CHICAGO -- There was no doubt Robin Ventura wouldn't let Chris Sale go for a perfect game Thursday in his first start since missing a month with a flexor muscle strain.
But after the left-hander's near-perfect six inning outing, will Ventura give him a shot next time?
"I hope he makes me make a decision," Ventura said. "You won't know the (pitch count) next time, but he'll know the number, so he needs to be very efficient."
Sale was back in fine form Thursday in his first major league start since landing on the disabled list last month, carrying a perfect game into the sixth before Zoilo Almonte's two-out single. He wound up throwing six shutout innings, striking out 10 and facing 19 hitters in a brilliant one-hit performance in the White Sox's eventual 3-2 victory.
Because they both knew he was coming out after the sixth, Ventura said he was "relieved" when Sale gave up a hit, and Sale cracked, "I don't think I've ever been more excited to give up a hit in my life."
It was a virtual rerun of Sale's last two outings.
In his last start with the Sox on April 17 against the Red Sox, Sale pitched seven innings of one-hit ball, striking out 10 and allowing only five balls past the infield, including Xander Boegarts' home run. In his rehab start for Triple-A Charlotte last Friday in Durham, N.C., Sale struck out 11 and gave up an infield hit in four scoreless innings, letting only one ball past the infield.
On Thursday he upped the ante, making the kind of comeback that can kick start an injury-plagued team in desperate need of a boost.
"When he pitches, you can't be an underdog," Paul Konerko said. "There are some guys out there you feel it's an even match, but he's up to that (other) level now. I don't feel like there's anybody he can go up against where you feel like we're behind the 8-ball going in.
"There are some pitchers in the league who have the same type of stuff, ring to their name, same makeup and stuff. We're fortunate we have one, and it's nice to see him back out there."
A crowd of 21,677 was rewarded with a snapshot of the revolving world of baseball stardom. While Sale is taking off into another stratosphere, Derek Jeter's stellar career is winding down.
Playing in his final series on the South Side, Jeter recalled an August night in 1996 when he was beginning his emergence as an American icon.
"I remember my first year, coming here toward the end of the year," he said. "And I remember me and the pitcher, (James) Baldwin were both up for Rookie of the Year, and they were saying it's a big matchup. I hit a home run that day, so I remember that."
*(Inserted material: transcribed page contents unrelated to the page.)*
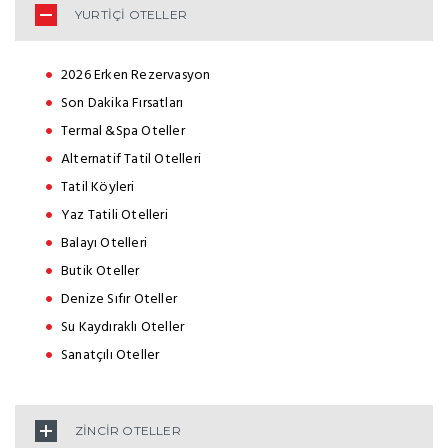
YURTİÇİ OTELLER
2026 Erken Rezervasyon
Son Dakika Fırsatları
Termal &Spa Oteller
Alternatif Tatil Otelleri
Tatil Köyleri
Yaz Tatili Otelleri
Balayı Otelleri
Butik Oteller
Denize Sıfır Oteller
Su Kaydıraklı Oteller
Sanatçılı Oteller
ZİNCİR OTELLER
Jeter indeed homered off Baldwin in the eighth inning of a 3-1 Yankees victory. Thanks to modern technology, I was able to find my account of that game from the Tribune files. Sox players were upset that manager Terry Bevington had said Jeter should win the award, and Baldwin was a little testy.
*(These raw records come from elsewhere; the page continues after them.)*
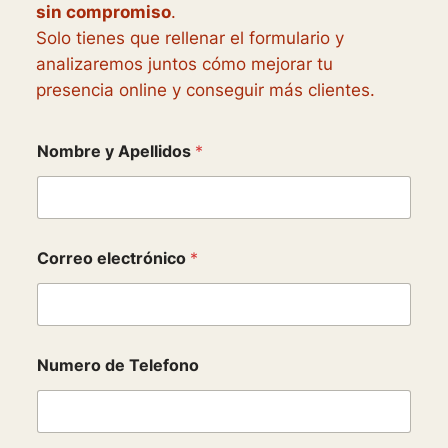
sin compromiso
.
Solo tienes que rellenar el formulario y
analizaremos juntos cómo mejorar tu
presencia online y conseguir más clientes.
S
Nombre y Apellidos
*
i
t
i
o
C
o
Correo electrónico
*
m
p
e
t
i
d
Numero de Telefono
o
r
T
u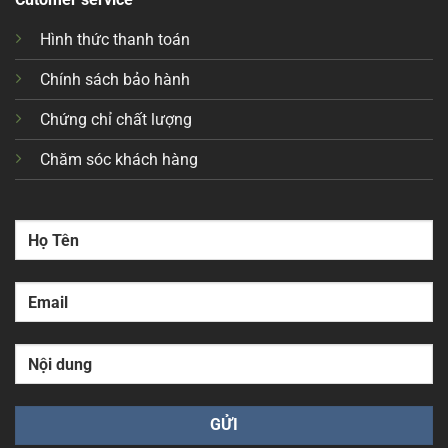
Hình thức thanh toán
Chính sách bảo hành
Chứng chỉ chất lượng
Chăm sóc khách hàng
"Good for him," Baldwin said when asked about Jeter. "He's a good player. If he wins Rookie of the Year, so what?"
Jeter wound up winning the league's rookie award, while Baldwin finished second. Baldwin retired after 2005 with 79 victories, and his son, James J. Baldwin, is currently an outfielder in the Dodgers system.
Time flies, even if the games sometimes drag, and you're lucky if you can remember any game from the past once you bounce past 50. Girardi, who turns 50 in October, was asked before Wednesday's game against the Cubs at Wrigley Field if he ever went to Sox games as a kid growing up in Peoria.
"No, the first time I went to Comiskey Park was in the Crosstown Classic as a (Cubs) player," he said. "I'm not so sure I knew they existed until I got to college."
The Sox did indeed exist back when Girardi attended Northwestern. And on Thursday, their ace made the Yankees hitters disappear, one by one.
"He's just nasty out there," Yankees reliever Matt Thornton said of his former Sox teammate. "When you lose someone like that, it's a blow to any team. We're going through it here with the pitchers we've lost in New York.
"Guys can step up and fill that void, but Chris Sale coming back is obviously a big boost for them."